Lula fala em reciprocidade após EUA expulsarem delegado por ligação com prisão de Ramagem
O presidente Luiz Inácio Lula da Silva falou nesta terça-feira (21) em uma possível reciprocidade do governo brasileiro aos Estados Unidos no caso do delegado da Polícia Federal expulso do país norte-americano por envolvimento na prisão do ex-deputado federal Alexandre Ramagem. Na Alemanha, o petista disse que, caso confirmado “abuso” dos EUA na decisão, o Brasil vai reagir.
“Acho que, se houve um abuso dos americanos com relação ao nosso policial, nós vamos fazer a reciprocidade com os deles no Brasil. Não tem conversa. Nós queremos que as coisas aconteçam da forma mais correta possível, mas não podemos aceitar essa ingerência e esse abuso de autoridade que algumas autoridades americanas querem ter em relação ao Brasil”, disse Lula.

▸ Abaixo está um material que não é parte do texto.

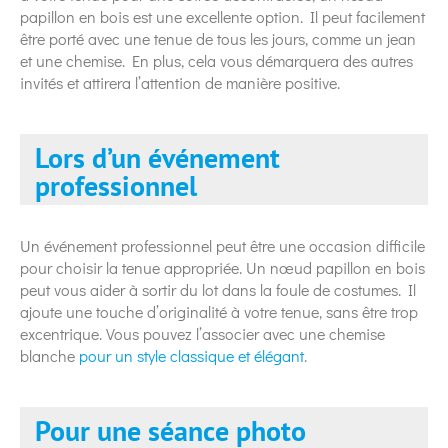
papillon en bois est une excellente option. Il peut facilement
être porté avec une tenue de tous les jours, comme un jean
et une chemise. En plus, cela vous démarquera des autres
invités et attirera l’attention de manière positive.
Lors d’un événement
professionnel
Un événement professionnel peut être une occasion difficile
pour choisir la tenue appropriée. Un nœud papillon en bois
peut vous aider à sortir du lot dans la foule de costumes. Il
ajoute une touche d’originalité à votre tenue, sans être trop
excentrique. Vous pouvez l’associer avec une chemise
blanche
pour un style classique et élégant
.
Pour une séance photo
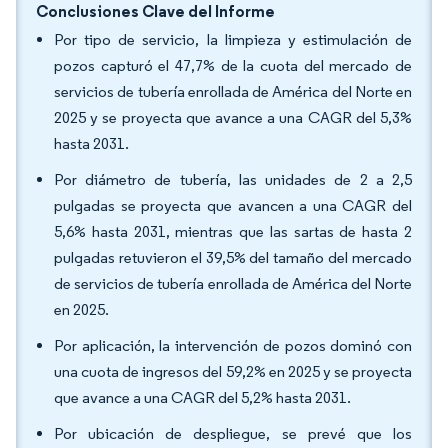
Conclusiones Clave del Informe
Por tipo de servicio, la limpieza y estimulación de
pozos capturó el 47,7% de la cuota del mercado de
servicios de tubería enrollada de América del Norte en
2025 y se proyecta que avance a una CAGR del 5,3%
hasta 2031.
Por diámetro de tubería, las unidades de 2 a 2,5
pulgadas se proyecta que avancen a una CAGR del
5,6% hasta 2031, mientras que las sartas de hasta 2
pulgadas retuvieron el 39,5% del tamaño del mercado
de servicios de tubería enrollada de América del Norte
en 2025.
Por aplicación, la intervención de pozos dominó con
una cuota de ingresos del 59,2% en 2025 y se proyecta
que avance a una CAGR del 5,2% hasta 2031.
Por ubicación de despliegue, se prevé que los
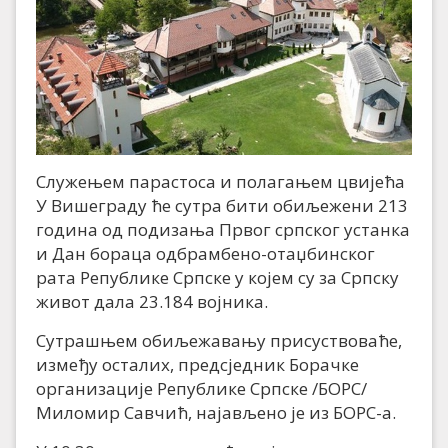
Служењем парастоса и полагањем цвијећа
У Вишеграду ће сутра бити обиљежени 213
година од подизања Првог српског устанка
и Дан бораца одбрамбено-отаџбинског
рата Републике Српске у којем су за Српску
живот дала 23.184 војника.
Сутрашњем обиљежавању присуствоваће,
између осталих, предсједник Борачке
организације Републике Српске /БОРС/
Миломир Савчић, најављено је из БОРС-а.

O delegado Marcelo Ivo de Carvalho teve que deixar os Estados Unidos após um pedido do governo norte-americano, que justificou a medida devido à conduta do brasileiro em uma tentativa de “manipular” o sistema migratório do país.
“Nenhum estrangeiro pode manipular nosso sistema de imigração tanto para contornar pedidos de extradições formais quanto para estender caça às bruxas política ao território dos Estados Unidos. Hoje, nós pedimos que o funcionário brasileiro relevante deixe nossa nação por tentar fazer isso”, diz a nota.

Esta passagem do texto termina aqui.